** About this task **
Filter the entries that follow, copying every line in which the word "successful" appears.
**** Extracted material ****
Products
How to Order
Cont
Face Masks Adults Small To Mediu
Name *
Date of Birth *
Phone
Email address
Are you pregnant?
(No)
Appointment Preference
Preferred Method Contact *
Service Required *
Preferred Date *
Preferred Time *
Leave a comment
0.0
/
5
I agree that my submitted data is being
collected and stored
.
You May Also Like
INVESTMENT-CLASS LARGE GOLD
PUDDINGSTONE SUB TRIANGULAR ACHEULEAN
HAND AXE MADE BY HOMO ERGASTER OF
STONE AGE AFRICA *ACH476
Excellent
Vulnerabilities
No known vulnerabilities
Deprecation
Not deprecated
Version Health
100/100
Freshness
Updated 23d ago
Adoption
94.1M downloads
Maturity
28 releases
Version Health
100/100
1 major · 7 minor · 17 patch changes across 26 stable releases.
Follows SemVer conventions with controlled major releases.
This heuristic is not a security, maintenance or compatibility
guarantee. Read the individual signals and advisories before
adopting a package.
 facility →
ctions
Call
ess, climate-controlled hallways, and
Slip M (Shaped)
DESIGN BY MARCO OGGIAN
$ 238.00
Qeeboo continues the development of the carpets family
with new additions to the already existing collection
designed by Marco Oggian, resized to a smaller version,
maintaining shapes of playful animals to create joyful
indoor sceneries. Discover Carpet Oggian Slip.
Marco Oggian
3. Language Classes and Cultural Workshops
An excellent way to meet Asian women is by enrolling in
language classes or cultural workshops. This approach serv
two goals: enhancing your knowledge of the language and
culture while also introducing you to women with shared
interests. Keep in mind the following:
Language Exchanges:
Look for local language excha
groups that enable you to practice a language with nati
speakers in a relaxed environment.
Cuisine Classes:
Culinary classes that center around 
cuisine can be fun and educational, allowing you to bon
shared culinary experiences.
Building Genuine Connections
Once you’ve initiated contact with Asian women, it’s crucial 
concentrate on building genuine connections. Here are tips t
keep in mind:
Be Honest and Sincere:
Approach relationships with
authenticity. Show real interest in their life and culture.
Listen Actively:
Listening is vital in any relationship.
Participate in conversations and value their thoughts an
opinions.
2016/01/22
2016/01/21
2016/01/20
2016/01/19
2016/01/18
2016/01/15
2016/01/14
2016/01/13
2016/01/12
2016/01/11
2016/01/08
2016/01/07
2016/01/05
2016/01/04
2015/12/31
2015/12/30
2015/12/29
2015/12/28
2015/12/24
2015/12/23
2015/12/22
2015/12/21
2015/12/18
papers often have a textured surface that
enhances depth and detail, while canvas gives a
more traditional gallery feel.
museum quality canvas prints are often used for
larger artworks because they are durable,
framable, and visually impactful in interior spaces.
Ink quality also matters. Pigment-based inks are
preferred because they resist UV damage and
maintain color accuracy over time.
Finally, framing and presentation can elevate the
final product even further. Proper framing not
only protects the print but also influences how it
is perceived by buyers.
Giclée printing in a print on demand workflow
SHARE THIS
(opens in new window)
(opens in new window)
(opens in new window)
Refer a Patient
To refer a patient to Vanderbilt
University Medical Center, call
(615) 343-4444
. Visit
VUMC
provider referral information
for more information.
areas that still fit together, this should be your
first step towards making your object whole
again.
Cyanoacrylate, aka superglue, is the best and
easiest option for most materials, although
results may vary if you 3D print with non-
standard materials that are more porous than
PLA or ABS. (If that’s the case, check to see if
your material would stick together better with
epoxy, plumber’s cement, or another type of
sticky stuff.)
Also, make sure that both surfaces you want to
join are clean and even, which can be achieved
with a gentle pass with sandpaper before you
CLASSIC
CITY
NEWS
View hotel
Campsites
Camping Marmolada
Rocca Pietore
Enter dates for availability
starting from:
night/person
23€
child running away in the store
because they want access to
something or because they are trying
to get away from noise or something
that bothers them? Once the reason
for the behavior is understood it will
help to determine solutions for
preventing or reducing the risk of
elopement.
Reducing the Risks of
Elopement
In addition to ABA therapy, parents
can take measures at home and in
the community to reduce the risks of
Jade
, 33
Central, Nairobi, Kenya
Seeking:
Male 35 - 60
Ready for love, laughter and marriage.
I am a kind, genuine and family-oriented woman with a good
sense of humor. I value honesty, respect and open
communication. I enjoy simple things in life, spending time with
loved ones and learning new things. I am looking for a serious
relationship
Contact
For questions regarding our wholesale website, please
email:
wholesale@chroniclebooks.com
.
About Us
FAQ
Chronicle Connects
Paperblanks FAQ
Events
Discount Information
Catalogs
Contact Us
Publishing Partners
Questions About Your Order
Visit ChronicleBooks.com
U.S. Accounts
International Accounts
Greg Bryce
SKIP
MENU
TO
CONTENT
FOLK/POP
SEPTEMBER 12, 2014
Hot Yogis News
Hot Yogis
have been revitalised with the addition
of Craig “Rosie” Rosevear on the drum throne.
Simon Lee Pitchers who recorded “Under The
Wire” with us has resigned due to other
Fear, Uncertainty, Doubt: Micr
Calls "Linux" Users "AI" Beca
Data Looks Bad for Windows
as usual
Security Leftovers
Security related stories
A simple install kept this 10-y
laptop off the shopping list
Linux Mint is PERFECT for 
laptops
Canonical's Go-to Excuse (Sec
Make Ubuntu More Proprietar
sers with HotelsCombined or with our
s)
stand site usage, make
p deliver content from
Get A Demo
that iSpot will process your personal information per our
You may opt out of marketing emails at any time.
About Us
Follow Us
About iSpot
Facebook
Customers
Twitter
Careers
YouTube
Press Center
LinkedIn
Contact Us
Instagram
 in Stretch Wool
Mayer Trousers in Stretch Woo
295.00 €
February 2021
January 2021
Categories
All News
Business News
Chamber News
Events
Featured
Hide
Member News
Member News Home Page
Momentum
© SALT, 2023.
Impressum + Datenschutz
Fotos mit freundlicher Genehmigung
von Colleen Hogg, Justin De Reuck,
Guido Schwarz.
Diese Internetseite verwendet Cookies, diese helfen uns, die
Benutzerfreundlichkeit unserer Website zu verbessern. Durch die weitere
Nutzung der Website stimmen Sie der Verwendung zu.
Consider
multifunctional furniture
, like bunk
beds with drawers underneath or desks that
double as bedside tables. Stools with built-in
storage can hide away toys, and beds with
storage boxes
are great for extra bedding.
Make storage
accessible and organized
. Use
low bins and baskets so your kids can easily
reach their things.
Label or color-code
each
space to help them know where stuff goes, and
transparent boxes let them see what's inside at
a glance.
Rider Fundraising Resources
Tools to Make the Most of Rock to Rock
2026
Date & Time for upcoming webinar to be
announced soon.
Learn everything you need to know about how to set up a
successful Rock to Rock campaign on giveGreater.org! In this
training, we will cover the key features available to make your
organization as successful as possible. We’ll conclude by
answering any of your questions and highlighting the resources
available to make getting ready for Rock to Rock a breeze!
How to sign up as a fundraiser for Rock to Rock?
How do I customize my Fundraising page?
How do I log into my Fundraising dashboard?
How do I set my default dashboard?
****
** Task response **
successful Rock to Rock campaign on giveGreater.org! In this
organization as successful as possible. We’ll conclude by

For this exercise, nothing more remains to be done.